_Problem description_
In the listing below, the lines starting with the line with "درباره الانزا" and going on through the line with "متعدد با محصولات" are to be reproduced exactly, and only those.

_Task inputs_
■ ■ ■
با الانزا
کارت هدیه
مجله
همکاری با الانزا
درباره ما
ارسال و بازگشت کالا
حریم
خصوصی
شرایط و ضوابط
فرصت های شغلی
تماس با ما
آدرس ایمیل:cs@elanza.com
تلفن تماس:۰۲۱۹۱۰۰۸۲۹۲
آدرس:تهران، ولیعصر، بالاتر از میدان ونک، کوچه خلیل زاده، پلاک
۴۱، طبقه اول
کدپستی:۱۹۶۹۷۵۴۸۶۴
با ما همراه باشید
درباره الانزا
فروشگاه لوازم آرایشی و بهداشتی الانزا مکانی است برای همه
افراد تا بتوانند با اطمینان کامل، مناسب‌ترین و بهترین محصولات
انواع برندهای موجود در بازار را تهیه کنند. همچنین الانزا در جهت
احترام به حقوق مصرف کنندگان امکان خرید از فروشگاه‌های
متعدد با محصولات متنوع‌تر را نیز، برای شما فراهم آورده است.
■ ■ ■
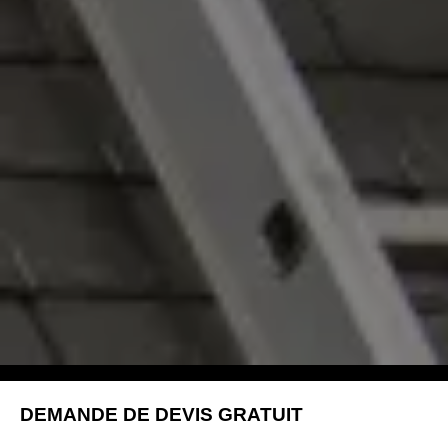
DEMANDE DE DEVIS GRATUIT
■ ■ ■
_Task result_
درباره الانزا
فروشگاه لوازم آرایشی و بهداشتی الانزا مکانی است برای همه
افراد تا بتوانند با اطمینان کامل، مناسب‌ترین و بهترین محصولات
انواع برندهای موجود در بازار را تهیه کنند. همچنین الانزا در جهت
احترام به حقوق مصرف کنندگان امکان خرید از فروشگاه‌های
متعدد با محصولات متنوع‌تر را نیز، برای شما فراهم آورده است.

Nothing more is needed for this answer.